Protesters chanting in the Hamilton City Council Chamber during a February 4, 2023 disruption of the budget delegations meeting. Credit: Joey Coleman

Vitriol, violence, and threats of violence are becoming all too frequent at public meetings.

I’ve been watching as a few councils have tightened their security measures, ended in-person public attendance, and even went online only for council members.

Oakville’s council switched to an online-only format for the month of March following disruptions by individuals protesting Israel’s military offensive in Gaza. In April, the Council resumed in-person meetings, with enhanced security measures. Oakville will close public in-person attendance if deemed necessary.

Kingston Council was disrupted in February, with the meeting moved to an online-only format, and in-person delegates sent home with instructions to log in by video.

Sarnia is developing policies following the disruption of its meetings by a councillor who wants to pass resolutions against the carbon tax. (The councillor apologized.)

Surrey B.C. no longer allows in-person public attendance at its meetings, following four months of disruptions by protesters demanding the council pass resolutions regarding Gaza.

Police were called to a recent Pickering council meeting after a supporter a controversial councillor refused to leave the podium. Pickering is now prohibiting out-of-town delegates.

Medicine Hat, Alberta, Council has been embroiled in a series of controversies, with tensions on council and in the community. Councillors and the mayor posted a YouTube video last week asking for calm and civility. Their City Hall will have “security improvements” implemented on June 3.

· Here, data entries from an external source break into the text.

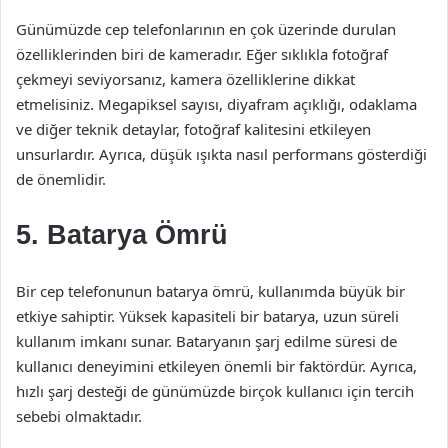
Günümüzde cep telefonlarının en çok üzerinde durulan
özelliklerinden biri de kameradır. Eğer sıklıkla fotoğraf
çekmeyi seviyorsanız, kamera özelliklerine dikkat
etmelisiniz. Megapiksel sayısı, diyafram açıklığı, odaklama
ve diğer teknik detaylar, fotoğraf kalitesini etkileyen
unsurlardır. Ayrıca, düşük ışıkta nasıl performans gösterdiği
de önemlidir.
5. Batarya Ömrü
Bir cep telefonunun batarya ömrü, kullanımda büyük bir
etkiye sahiptir. Yüksek kapasiteli bir batarya, uzun süreli
kullanım imkanı sunar. Bataryanın şarj edilme süresi de
kullanıcı deneyimini etkileyen önemli bir faktördür. Ayrıca,
hızlı şarj desteği de günümüzde birçok kullanıcı için tercih
sebebi olmaktadır.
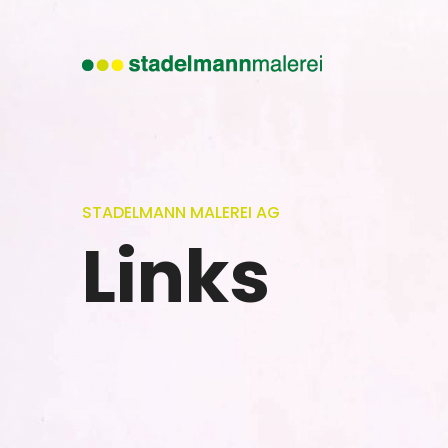
STADELMANN MALEREI AG
Links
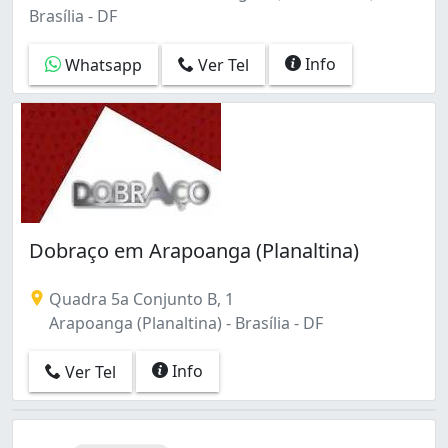
Brasília - DF
Info
Whatsapp
Ver Tel
Dobraço em Arapoanga (Planaltina)
Quadra 5a Conjunto B, 1
Arapoanga (Planaltina) - Brasília - DF
Info
Ver Tel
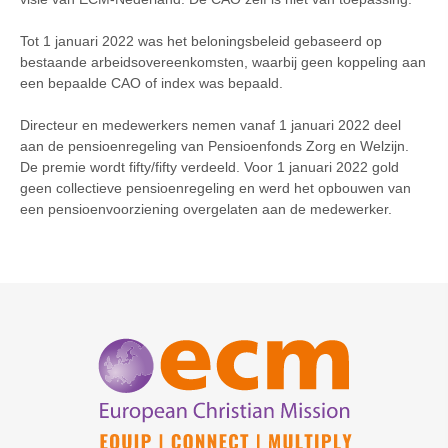
Tot 1 januari 2022 was het beloningsbeleid gebaseerd op
bestaande arbeidsovereenkomsten, waarbij geen koppeling aan
een bepaalde CAO of index was bepaald.
Directeur en medewerkers nemen vanaf 1 januari 2022 deel
aan de pensioenregeling van Pensioenfonds Zorg en Welzijn.
De premie wordt fifty/fifty verdeeld. Voor 1 januari 2022 gold
geen collectieve pensioenregeling en werd het opbouwen van
een pensioenvoorziening overgelaten aan de medewerker.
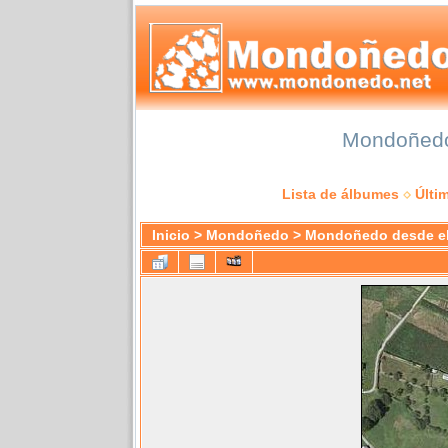
Mondoñedo 
Lista de álbumes
Últi
Inicio
>
Mondoñedo
>
Mondoñedo desde el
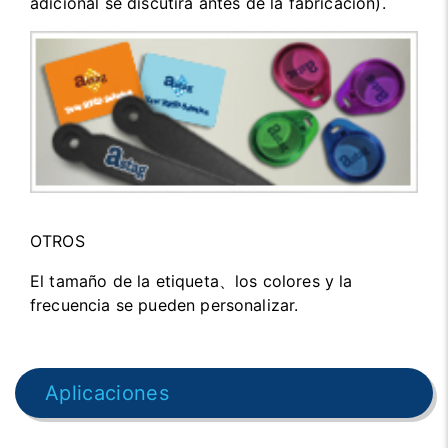
adicional se discutirá antes de la fabricación).
OTROS
El tamaño de la etiqueta、los colores y la
frecuencia se pueden personalizar.
Aplicaciones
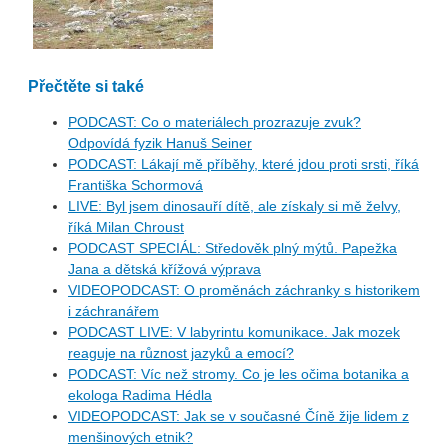
Přečtěte si také
PODCAST: Co o materiálech prozrazuje zvuk?
Odpovídá fyzik Hanuš Seiner
PODCAST: Lákají mě příběhy, které jdou proti srsti, říká
Františka Schormová
LIVE: Byl jsem dinosauří dítě, ale získaly si mě želvy,
říká Milan Chroust
PODCAST SPECIÁL: Středověk plný mýtů. Papežka
Jana a dětská křížová výprava
VIDEOPODCAST: O proměnách záchranky s historikem
i záchranářem
PODCAST LIVE: V labyrintu komunikace. Jak mozek
reaguje na různost jazyků a emocí?
PODCAST: Víc než stromy. Co je les očima botanika a
ekologa Radima Hédla
VIDEOPODCAST: Jak se v současné Číně žije lidem z
menšinových etnik?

[Medicine Hat’s mayor had her powers removed following an investigation that found she violated their code of conduct in how she treated staff. As these things go, Clark has supporters who showed up at the next council meeting to protest.]

Hamilton City Council was disrupted in February 2023 when the Hamilton Encampment Support Network took over the council chamber, refusing to allow public budget delegations to continue until city council voted down the police budget.

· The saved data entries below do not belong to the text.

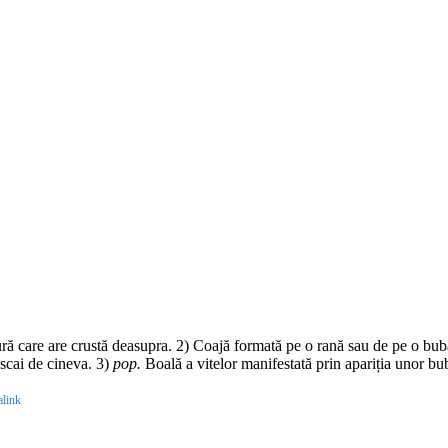
ră care are crustă deasupra. 2) Coajă formată pe o rană sau de pe o bu
 scai de cineva. 3)
pop.
Boală a vitelor manifestată prin apariția unor bub
link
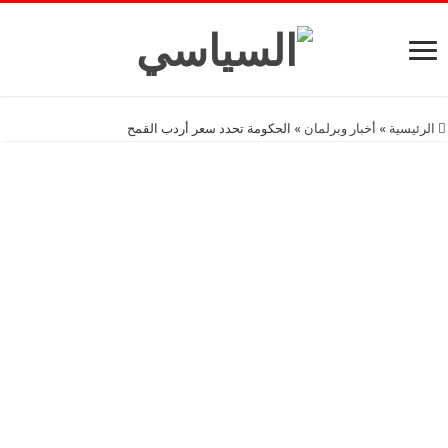
الرئيسية
»
أخبار وبرلمان
»
الحكومة تحدد سعر أردب القمح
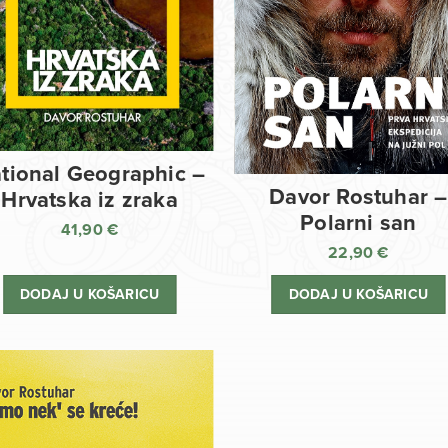
tional Geographic –
Davor Rostuhar –
Hrvatska iz zraka
Polarni san
41,90
€
22,90
€
DODAJ U KOŠARICU
DODAJ U KOŠARICU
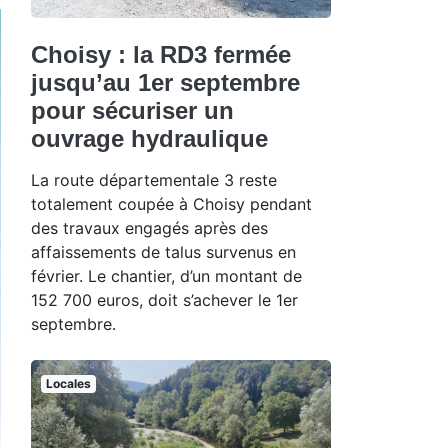
Choisy : la RD3 fermée
jusqu’au 1er septembre
pour sécuriser un
ouvrage hydraulique
La route départementale 3 reste
totalement coupée à Choisy pendant
des travaux engagés après des
affaissements de talus survenus en
février. Le chantier, d’un montant de
152 700 euros, doit s’achever le 1er
septembre.
Locales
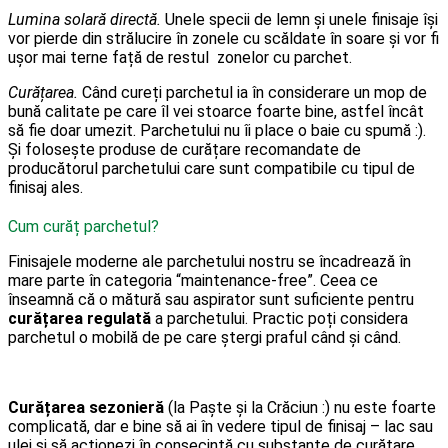
Lumina solară directă.
Unele specii de lemn și unele finisaje își
vor pierde din strălucire în zonele cu scăldate în soare și vor fi
ușor mai terne față de restul zonelor cu parchet.
Curățarea.
Când cureți parchetul ia în considerare un mop de
bună calitate pe care îl vei stoarce foarte bine, astfel încât
să fie doar umezit. Parchetului nu îi place o baie cu spumă :).
Și folosește produse de curățare recomandate de
producătorul parchetului care sunt compatibile cu tipul de
finisaj ales.
Cum curăț parchetul?
Finisajele moderne ale parchetului nostru se încadrează în
mare parte în categoria “maintenance-free”. Ceea ce
înseamnă că o mătură sau aspirator sunt suficiente pentru
curățarea regulată
a parchetului. Practic poți considera
parchetul o mobilă de pe care ștergi praful când și când.
Curățarea sezonieră
(la Paște și la Crăciun :) nu este foarte
complicată, dar e bine să ai în vedere tipul de finisaj – lac sau
ulei și să acționezi în consecință cu substanțe de curățare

Following this, Hamilton’s public school board began restricting access to its meetings and, knowingly violating the Charter, banned the public from bringing expressive signs into public meetings. The school board also requires members of the public to prove their identity to observe meetings.

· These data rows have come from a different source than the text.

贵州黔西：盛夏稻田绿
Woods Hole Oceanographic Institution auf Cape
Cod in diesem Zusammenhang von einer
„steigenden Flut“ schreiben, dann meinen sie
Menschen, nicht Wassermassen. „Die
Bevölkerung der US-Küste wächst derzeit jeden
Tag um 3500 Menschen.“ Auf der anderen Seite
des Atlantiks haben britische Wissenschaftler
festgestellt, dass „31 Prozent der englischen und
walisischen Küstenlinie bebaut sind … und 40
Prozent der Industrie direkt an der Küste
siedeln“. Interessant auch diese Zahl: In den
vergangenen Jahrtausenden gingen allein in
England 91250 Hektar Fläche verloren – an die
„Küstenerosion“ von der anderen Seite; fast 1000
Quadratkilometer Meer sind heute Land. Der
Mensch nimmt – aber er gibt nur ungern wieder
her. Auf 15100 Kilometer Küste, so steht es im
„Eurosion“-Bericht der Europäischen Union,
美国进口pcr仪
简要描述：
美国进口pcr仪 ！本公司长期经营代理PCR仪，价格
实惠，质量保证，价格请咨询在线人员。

Chatham-Kent now posts security guards at its doors. All visitors are given passes.

Additional Notes

i) When I visited Halifax City Hall in June 2024, they asked me to sign a log book and provide valid government identification to enter the building. As a Southam Fellow, I’m recognized as a journalist across Canada and was granted entry as media. While visits by members of the public were logged in a book, the municipality does not log the comings and goings of journalists.)

ii) The 2013 Casino Issue Town Hall was a great example of passionate discourses on a divisive issue. The Yes Side was well-represented and loud, and the No Side was also well-represented and loud. People expressed strong views; there was chanting and a few interruptions, but never any safety concerns. Nobody tried to shut down the meeting, there were no threats, and no security was hired for the event. The video of the event is a time capsule; you’ll spot many familiar faces who remain active today and, sadly, a few who are no longer with us.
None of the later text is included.